Les équipes de La Vallée des singes n’avaient jamais mis en place une telle procédure. Mercredi 6 octobre, elles ont transféré neuf bonobos de Romagne vers un zoo néerlandais. L’occasion d’alimenter des recherches sur cette espèce endémique de la République du Congo.
Dans sa cage, Bondo ronfle comme un sonneur. Il est l’un des neuf bonobos de la Vallée des singes à prendre la route vers le parc zoologique de Rhenen, aux Pays-Bas. L’événement, validé par le Programme européen d’élevage (EEP) de l’espèce, est unique en France, en Europe et peut-être même au monde, mais le jeune mâle dort. L’entraînement mis en place depuis près de deux ans pour les préparer, lui et son groupe, à ce transfert inédit, a parfaitement fonctionné. « Ce sont des animaux très sensibles au stress », confie Nathalie Audiguet, la directrice-adjointe du parc. Pourtant, le jour J, mercredi dernier, ils n’ont quasiment rien perçu de l’agitation, à pas feutrés et voix basses, qui a régné autour d’eux. « Nous avons appris aux animaux à nous présenter la cuisse, à ne pas avoir peur de la seringue avec le capuchon, de la seringue avec l’aiguille, puis de l’injection avec du sérum physiologique, raconte Carole, l’une des soigneurs. Tout repose sur la confiance. Sans cela, nous ne pouvons rien faire. »

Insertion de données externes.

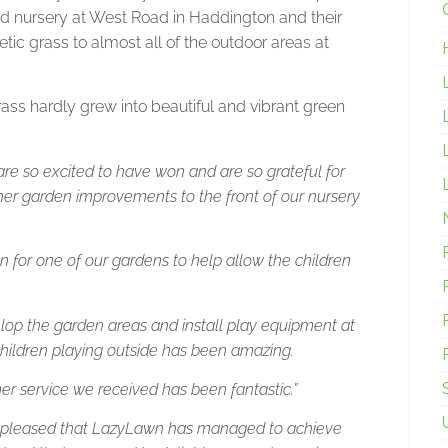
ned nursery at West Road in Haddington and their
tic grass to almost all of the outdoor areas at
ss hardly grew into beautiful and vibrant green
re so excited to have won and are so grateful for
rther garden improvements to the front of our nursery
on for one of our gardens to help allow the children
lop the garden areas and install play equipment at
children playing outside has been amazing.
omer service we received has been fantastic.”
o pleased that LazyLawn has managed to achieve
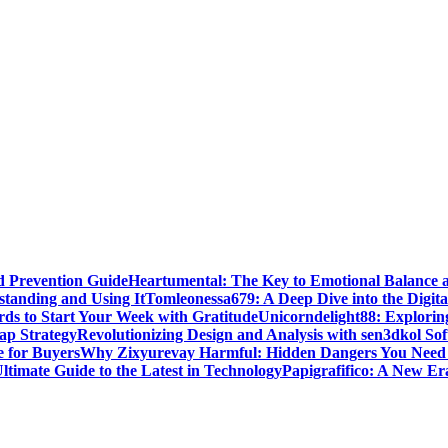
d Prevention Guide
Heartumental: The Key to Emotional Balance 
standing and Using It
Tomleonessa679: A Deep Dive into the Digita
rds to Start Your Week with Gratitude
Unicorndelight88: Explorin
ap Strategy
Revolutionizing Design and Analysis with sen3dkol So
 for Buyers
Why Zixyurevay Harmful: Hidden Dangers You Need
timate Guide to the Latest in Technology
Papigrafifico: A New Era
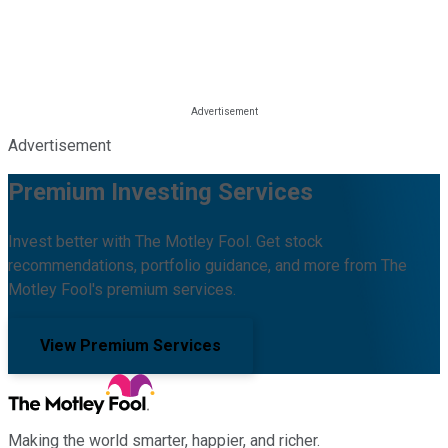
Advertisement
Premium Investing Services
Invest better with The Motley Fool. Get stock
recommendations, portfolio guidance, and more from The
Motley Fool's premium services.
View Premium Services
Making the world smarter, happier, and richer.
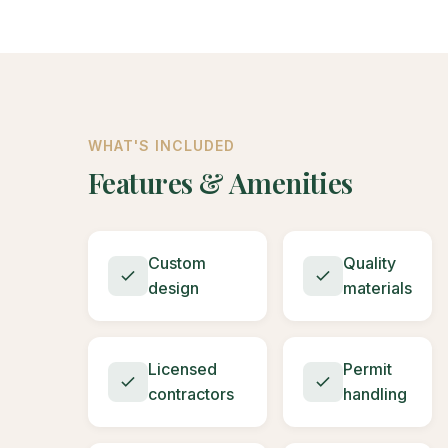
WHAT'S INCLUDED
Features & Amenities
Custom
Quality
design
materials
Licensed
Permit
contractors
handling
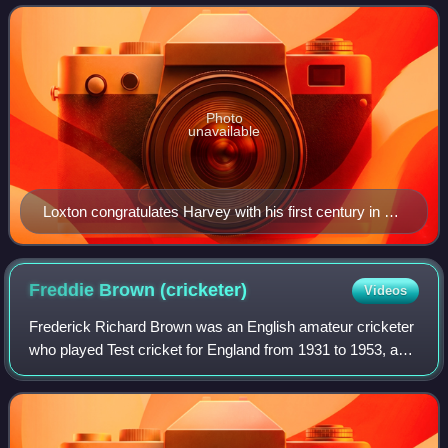
Leeds from 22 to 27 July with a r
Photo
unavailable
Loxton congratulates Harvey with his first century in a
Test against England.
Freddie Brown
(cricketer)
Videos
Frederick Richard Brown was an English amateur cricketer
who played Test cricket for England from 1931 to 1953, and
first-class cricket for Cambridge University, Surrey, and
Northamptonshire. He was a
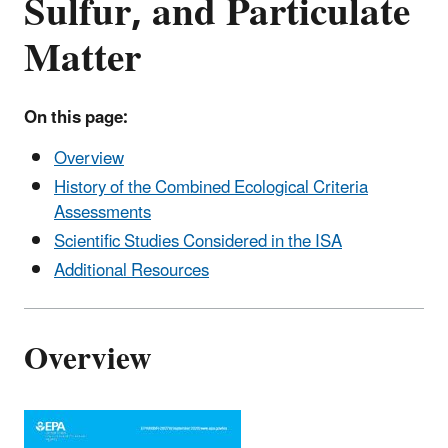
Sulfur, and Particulate
Matter
On this page:
Overview
History of the Combined Ecological Criteria
Assessments
Scientific Studies Considered in the ISA
Additional Resources
Overview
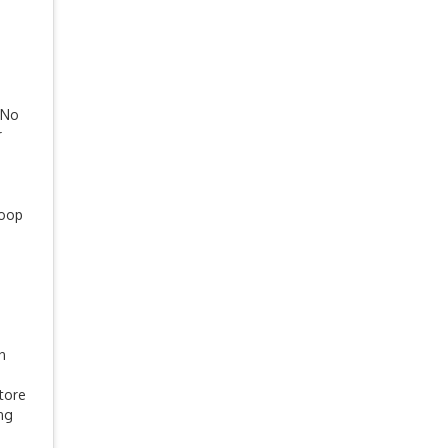
 No
r
coop
n
store
ing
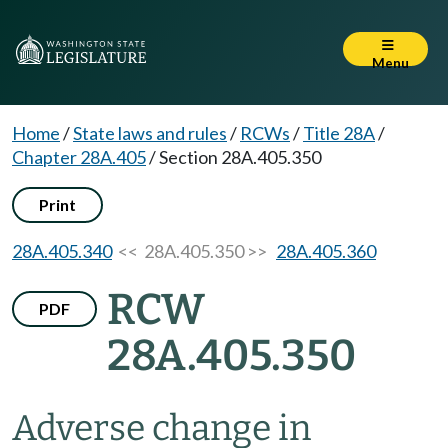
Menu
Home
/
State laws and rules
/
RCWs
/
Title 28A
/
Chapter 28A.405
/
Section 28A.405.350
Print
28A.405.340
<< 28A.405.350 >>
28A.405.360
RCW
PDF
28A.405.350
Adverse change in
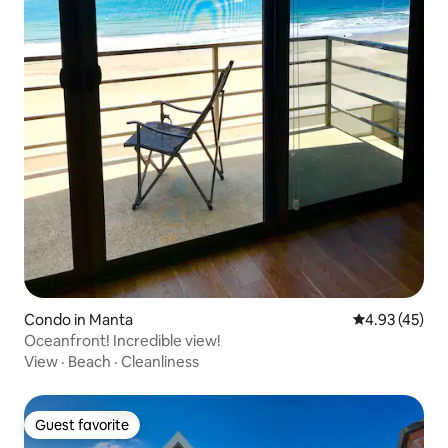
Condo in Manta
4.93 out of 5 
4.93 (45)
Oceanfront! Incredible view!
View
·
Beach
·
Cleanliness
Guest favorite
Guest favorite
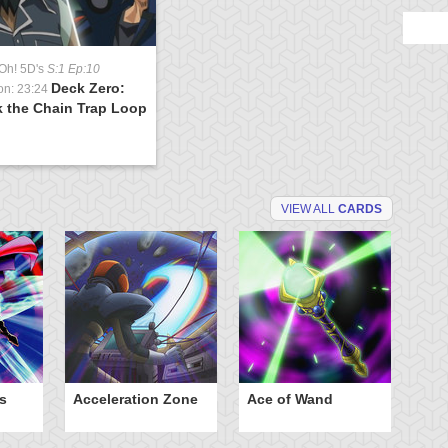
Oh! 5D's
S:1 Ep:10
Deck Zero:
on: 23:24
k the Chain Trap Loop
)
VIEW ALL
CARDS
s
Acceleration Zone
Ace of Wand
A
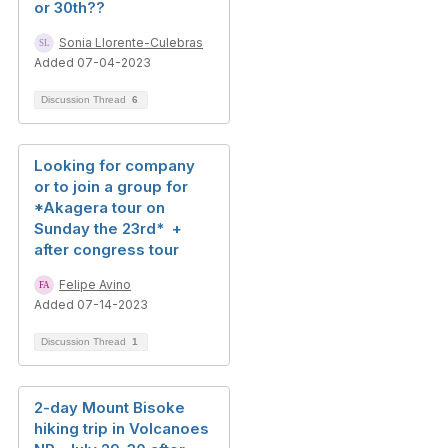
or 30th??
Sonia Llorente-Culebras
Added 07-04-2023
Discussion Thread
6
Looking for company
or to join a group for
*Akagera tour on
Sunday the 23rd* +
after congress tour
Felipe Avino
Added 07-14-2023
Discussion Thread
1
2-day Mount Bisoke
hiking trip in Volcanoes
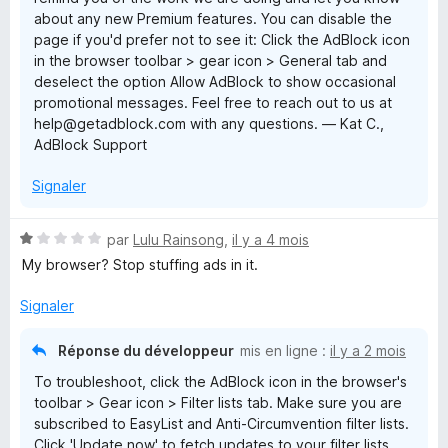
about any new Premium features. You can disable the
page if you'd prefer not to see it: Click the AdBlock icon
in the browser toolbar > gear icon > General tab and
deselect the option Allow AdBlock to show occasional
promotional messages. Feel free to reach out to us at
help@getadblock.com with any questions. — Kat C.,
AdBlock Support
Signaler
N
par
Lulu Rainsong
,
il y a 4 mois
o
My browser? Stop stuffing ads in it.
t
é
Signaler
1
s
Réponse du développeur
mis en ligne :
il y a 2 mois
u
To troubleshoot, click the AdBlock icon in the browser's
r
toolbar > Gear icon > Filter lists tab. Make sure you are
5
subscribed to EasyList and Anti-Circumvention filter lists.
Click 'Update now' to fetch updates to your filter lists.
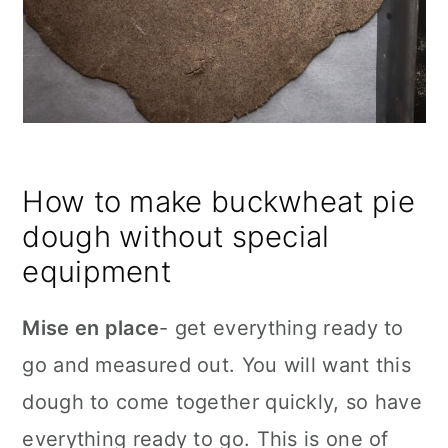
How to make buckwheat pie
dough without special
equipment
Mise en place
- get everything ready to
go and measured out. You will want this
dough to come together quickly, so have
everything ready to go. This is one of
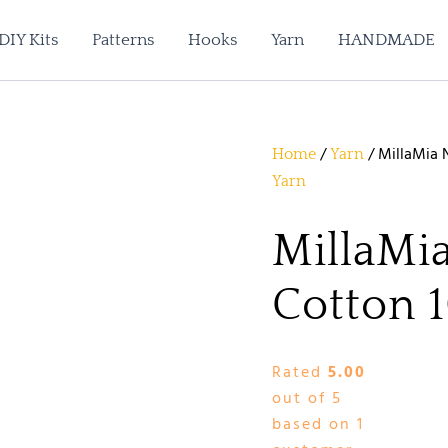
DIY Kits
Patterns
Hooks
Yarn
HANDMADE
/
/ MillaMia N
Home
Yarn
Yarn
MillaMia
Cotton 1
Rated
5.00
out of 5
based on
1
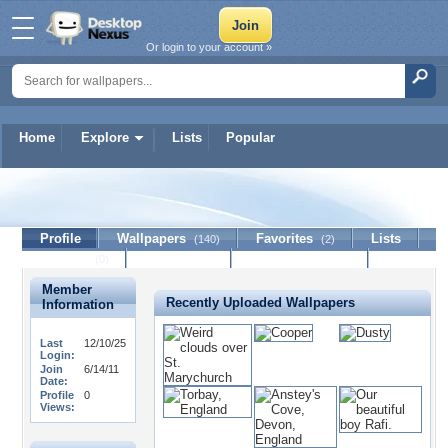
Or login to your account »
Home
Explore
Lists
Popular
Jackol
Profile
Wallpapers
Favorites
Lists
(140)
(2)
Journal
Discussion
Contact Member
(0)
Member
Recently Uploaded Wallpapers
Information
Last
12/10/25
Login:
Join
6/14/11
Date:
Profile
0
Views:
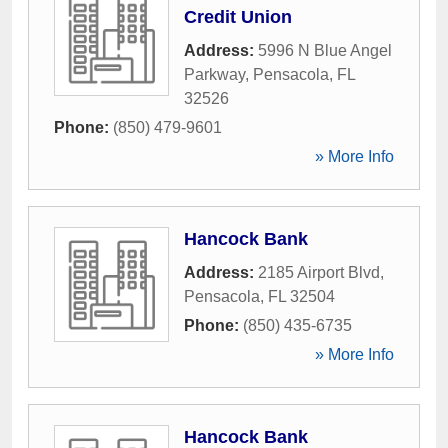
Credit Union
Address:
5996 N Blue Angel
Parkway
,
Pensacola
,
FL
32526
Phone:
(850) 479-9601
» More Info
Hancock Bank
Address:
2185 Airport Blvd
,
Pensacola
,
FL
32504
Phone:
(850) 435-6735
» More Info
Hancock Bank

La matinée s’est déroulée sous haute surveillance médicale. Première étape : anesthésier les singes, en deux vagues, sans fléchage. Deuxième étape :
procéder aux différents examens médicaux. « Certains sont obligatoires, d’autres entrent dans des protocoles de recherche », explique Bertille Marquet. La vétérinaire du parc, avec le concours exceptionnel de confrères et des soigneurs, a orchestré l’endormissement, les différents prélèvements (sang, poils, selles…) et mesures (fréquence cardiaque, glycémie...), puis le réveil des grands singes.
Sujets d’études
« Tout au long de l’année, des scientifiques viennent de partout en France, d’Italie, d’Angleterre, de Belgique, des Etats-Unis pour étudier leur nutrition, leur comportement, leur cognition…, rappelle Jean-Pascal Guéry, directeur animalier. Mais d’ordinaire, ce sont toujours des recherches non invasives. » L’anesthésie va permettre d’autres observations comme l’étude, grâce à l’ADN, du brassage des animaux à l’état sauvage.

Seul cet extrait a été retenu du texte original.